外出
その後、3人での密会を繰り返しながら、魔法や剣の訓練、それと文字の勉強をする、中でも文字を覚えるのに苦労しながら、5年の歳月が流れていった。
ある日、兄との話の中で。
「ジークは、大きくなったら何になりたい?王様?それとも魔王?」
「え~~両方とも同じだし、パス 」
「え~僕としては、ジークに王を継いで貰おうと思ってたのに~」
「長男の義務だ!諦めろ。それに手伝えそうな事があれば、簡単な事なら手伝う、かも、しれないから。」
「手伝う気さえ無いんだね。で、何になるの?」
「冒険者!」
「冒険者か~でも、ジーク弱いけど大丈夫?加護も、チートも無いよ?」
「ま~その辺は、コネを頼る。」
「コネ?」
そう言って、父の執務室に向かった。
コンコン、部屋のドアをノックする。
「はい、どうぞ~」
「失礼します、お父様。」
「ジークか、どうした?」
「はい、実は、お父様のお力を、お借りしたく参りました。」
周りを見渡し2人切なの確認してマサトが言う。
「2人切だから、”普通に”話していいよ、何?お兄ちゃん」
「マサトのチート能力”銃”と後、おこずかい と、城を抜け出す許可がほしい。」
マサトのチート能力は、銃器を作り出せる事だった。(それは~剣と魔法の世界では無敵だはな)

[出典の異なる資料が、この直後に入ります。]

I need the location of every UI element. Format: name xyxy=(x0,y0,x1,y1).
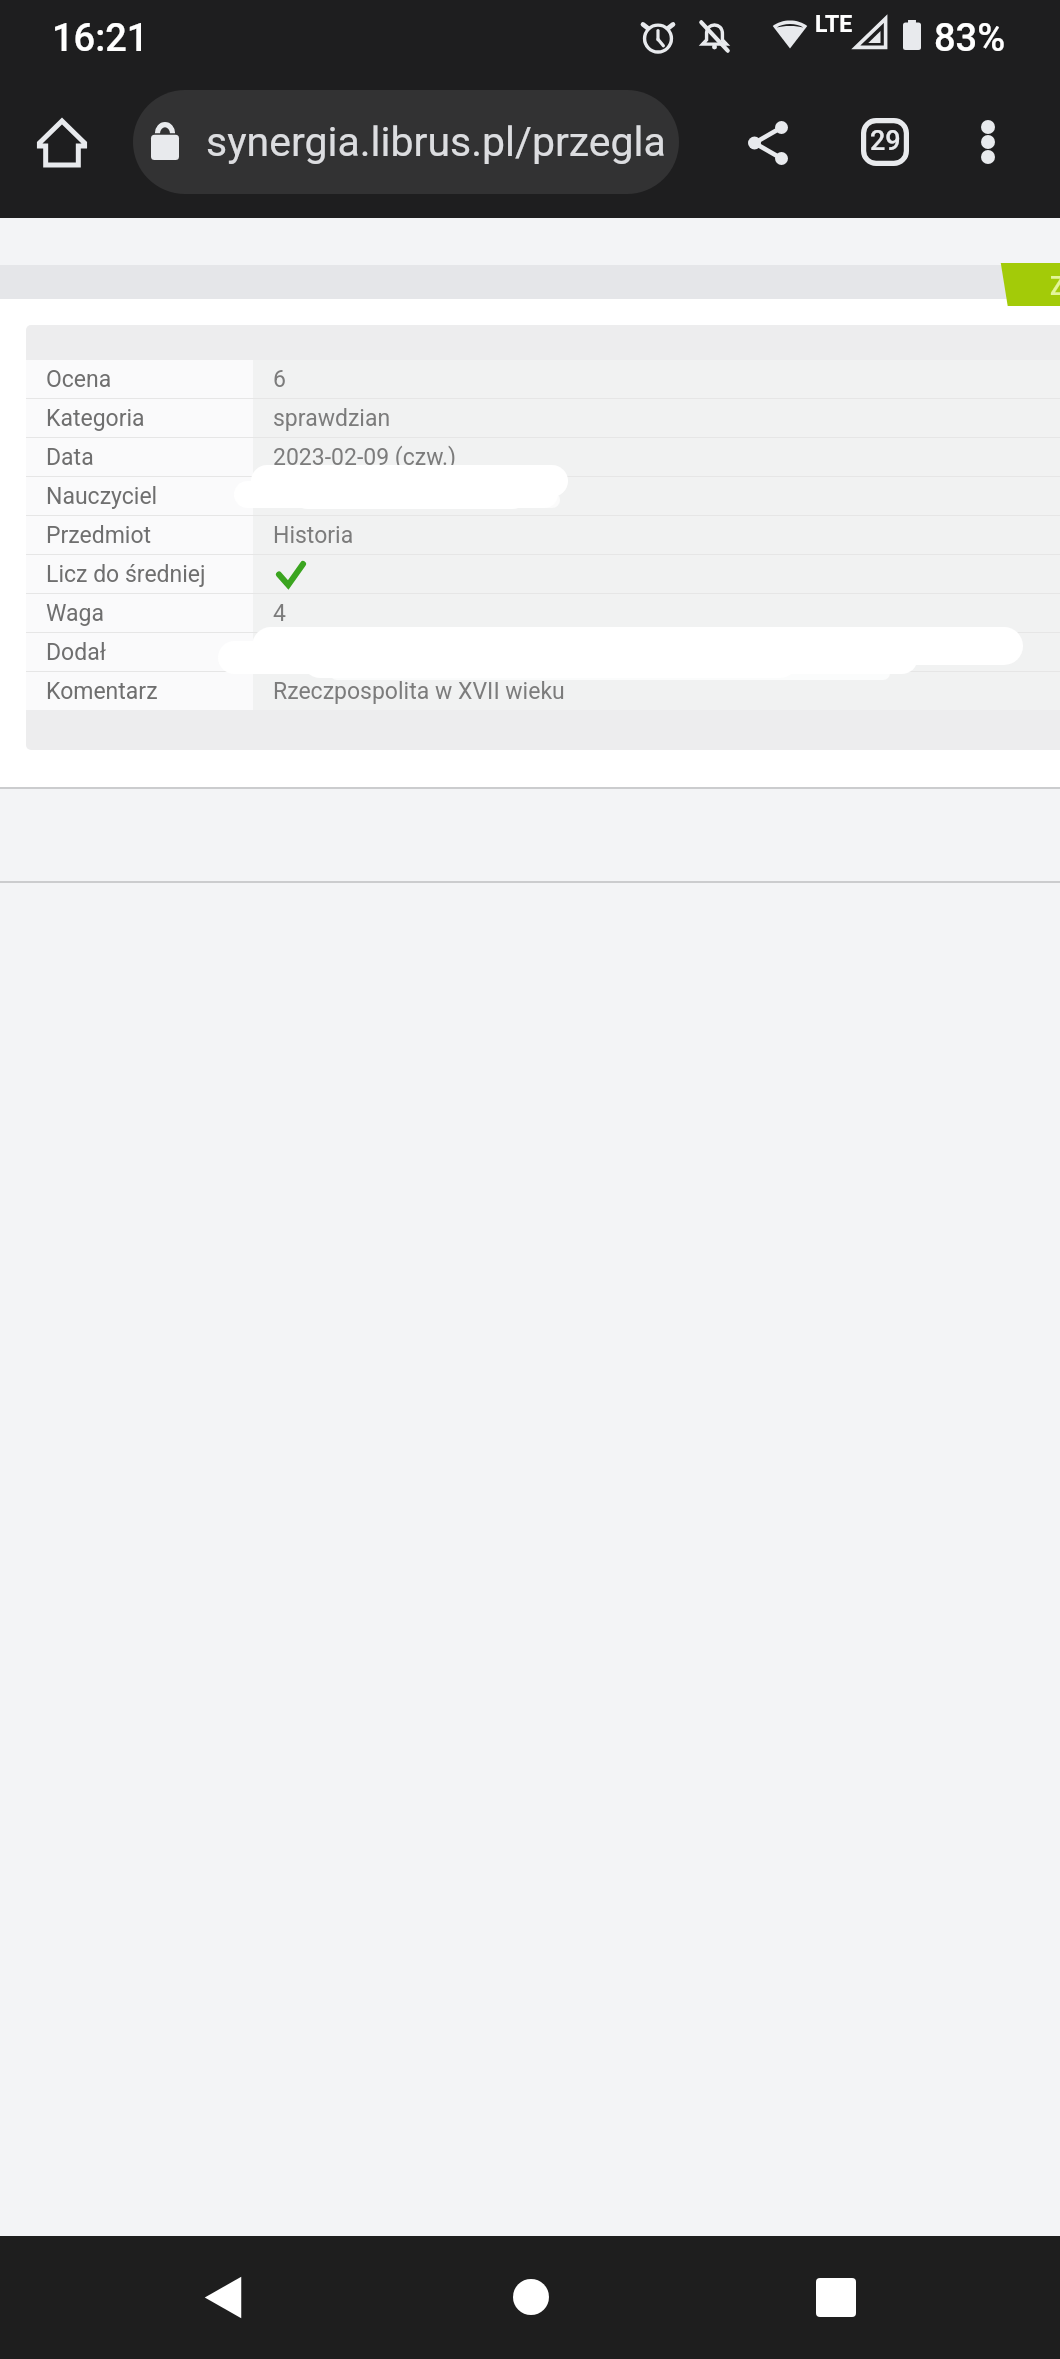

「”おこずかい”と城を抜け出すのはま~判るが、銃はどうして?」
「護身用かな?」
「城下町なら、そんなに治安も悪くないはずだけど?」
「冒険者になろうと思ってね。薬草採集で外に出るだろからな。」
「それでか。 でも、撃てるのか?」
「反動の少ないタイプなら、大丈夫じゃない?サバゲーやってたし。」
「で、何が欲しい?」
「ハンドガンが1丁と予備弾」
「なら、このコルト・パイソンでいいか?」
M357コルト・パイソン、某アニメの主人公の使ってた銃。だが、それのシルバーモデル。
「マグナム弾だろこれ、威力有り過ぎないか?」
「魔物相手だとコレでも倒せない、ヤツも居る」
「じゃあ、それと、アサルトライフルと携帯バズーカ砲で」
「おい!欲張りすぎだ!竜でも倒しに行くのか?」
「居るのか?竜が?」
「あぁ、近くだと北の国境近くの森の中に住んでいるし、竜の国も在るらしい。」
「大丈夫なのか?」
「今のところ被害も無く大人しくしているからな、でも森に勝手に入ってチョッカイかけるなよ。」
「了解」
銃とガンベルト、予備弾、それと”おこずかい”金貨10枚を受け取り、部屋に戻ってしたくする。
服は、地味な普通ポイ服に着替え、ガンベルトに予備弾と銃をしまう(西部劇ポイけどま~いいか)
仕度が出来たので、早速町に繰り出す事にした。 改めて見ると、大きい城だな~訓練している兵隊さん達の横を抜け、堂々と、城の門から、出ようとしたところで、(正確には出て10メートルほど経ってから)門番に捕まった。
「王子!どちらに行かれるつもりですか?」
「え?王子?だれが?」
「しらばくれても、だめです!王家の方々のお顔は、皆、存じ上げております!」
(顔でバレてたか)
「で、どうしたんです?外出はお父様の許可をもらっていますが。」
「いえ!我々は、そんな話は、聞いておりません。ですので、至急お戻りください!」
「判りました。では、日を改めて伺う事とします。」 そう言って町の方に歩き出す。
「どこへ帰ろうとしてるんですか!城はこっちです!」
門番からは、逃げられなかった。
「お願いしますよ。王子を一人で城から出したと知られれば、自分達が叱られますんで。」
門番の泣きが入ったところで、やめる事にした。
(さすがに自分の事で叱られるのは可哀想か)
門番に、”ごめんなさい”と子供らしく謝り、城に戻った。